Miller sees these stress-busters as “soothing interventions for a hot, inflamed immune system.”
Putting the pieces together
Neurologist Helen Mayberg compares her research on the brain to trying to put together “a large jigsaw puzzle where all the pieces are in the box, but there is no picture. You may have a section of pieces that fit together. But don’t throw away the pieces that don’t fit, because after a while, a pattern starts to emerge.”
While leading theories of depression focus on psychological or biochemical causes, Mayberg has spent two decades investigating the specific brain regions that mediate mood and emotions. “Certain regions seemed especially critical,” she says. “These findings provided the foundation for a new approach to treating depression—directly modulating these circuits using deep brain stimulation.”
The first study using deep brain stimulation to treat depression, led by Mayberg, a professor in the Departments of Psychiatry and Neurology, with former colleagues at the University of Toronto, provided encouraging evidence that deep brain stimulation surgery can help some intractably depressed patients in dramatic ways.
It can take months for patients to respond to antidepressants or psychotherapy. Electroconvulsive therapy (ECT) is effective in about 60 percent of remaining cases, but these patients have a high relapse rate—50 percent over six months.
So Mayberg and her team were stunned when some deep brain stimulation patients reported an immediate and spontaneous lifting of their symptoms. Even more promising, more than half of the patients emerged from their depression and remain well four years later.
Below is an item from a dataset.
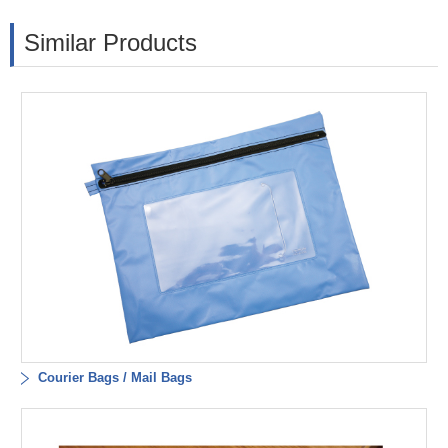
Similar Products
Courier Bags / Mail Bags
Now Mayberg is replicating and expanding the deep brain stimulation study at Emory, with principal psychiatrist Paul Holtzheimer and neurosurgeon Robert Gross, using a wider array of patients.
Deep brain stimulation involves the constant stimulation of a specific brain circuit. Patients are awake and alert even at the time of implantation and first testing. It has been used to treat a variety of neurological disorders including epilepsy, Parkinson’s, and dystonia, but never—until now—depression.
The key to deep brain stimulation is determining the optimal site to stimulate. Depressed patients show no obvious brain abnormalities on tests such as MRIs to guide such target selection, says Mayberg. Like many psychiatric disorders, depression is thought to result from complex interactions among genes, stress, chemistry, and brain circuitry.
Mayberg and her colleagues, however, decided to focus on a particular brain region—the subcallosal cingulate, also called Brodmann Area 25—that seems to play a critical role in regulating negative moods in both healthy and depressed individuals.
Her team implanted thin wire electrodes in patients’ brains in this area; the other end was connected to an implanted pulse generator that directed the electrical current. Four of the first six patients—who had not responded to any other form of treatment—completely emerged from their depression. In fact, several deep brain stimulation patients reported a visceral response, experiencing an abrupt shift in perception in the operating room.
“Patients described a sudden disappearance of something negative: a sense of intense calm and relief, a clearing of mental heaviness, the disappearance of a void, the fading of a burrowing dread in the pit of the stomach,” says Mayberg. “Getting sad is not abnormal; staying sad no matter what is going on around you is—and we call that depression. The goal with deep brain stimulation is not to prevent sadness, but to allow patients to experience appropriate sadness without getting stuck.”